Early insolvency advice has the best chance of saving jobs and of successful business recovery, according to a statement from industry association R3.
The trade body for business recovery professionals recently welcomed a new EU insolvency directive that aims to reform corporate insolvency regimes throughout the continent.
The directive specifically targets early corporate restructuring during periods of extreme financial difficulty, so that as many jobs as possible can be saved, and to maximise the potential for successful business recovery.
Frans Timmermans, first vice-president of the European Commission, explained: “We want to help businesses to restructure in time, so that jobs can be saved and value preserved.
“We also want to support entrepreneurs who do fail to get back on their feet quicker, get out there and try again wiser.”
R3 welcomed this pledge, although the organisation also pointed out that many of the measures outlined in the EU directive are already implemented in the UK, while improvements to the UK corporate recovery regime are already the subject of consultation at a domestic level.
Andrew Tate, president of R3, added: “The earlier companies seek advice about their problems, the more likely that businesses and jobs can be saved.

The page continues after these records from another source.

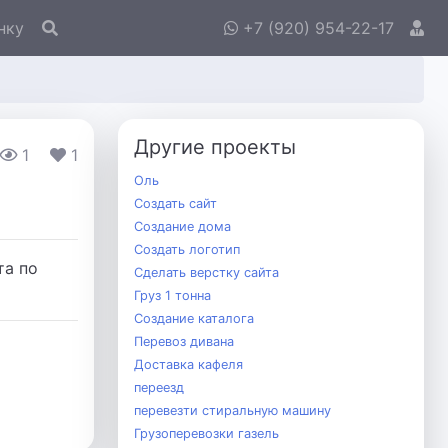
нку
+7 (920) 954-22-17
Другие проекты
1
1
Оль
Создать сайт
Создание дома
Создать логотип
та по
Сделать верстку сайта
Груз 1 тонна
Создание каталога
Перевоз дивана
Доставка кафеля
переезд
перевезти стиральную машину
Грузоперевозки газель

“There is already an increasing focus on restructuring and early intervention as part of the insolvency regime in the UK, and an EU-wide framework for this type of work will make it much easier to handle cross-border cases.”
He also acknowledged the complications that arise from the UK’s upcoming departure from the EU as the Brexit negotiations get underway, currently expected to occur in spring 2017.
As the UK leaves the EU, Mr Tate warned that a deal must be struck to ensure UK insolvency practitioners are still recognised on the continent, to allow cross-border cases to proceed without extra delays or expense.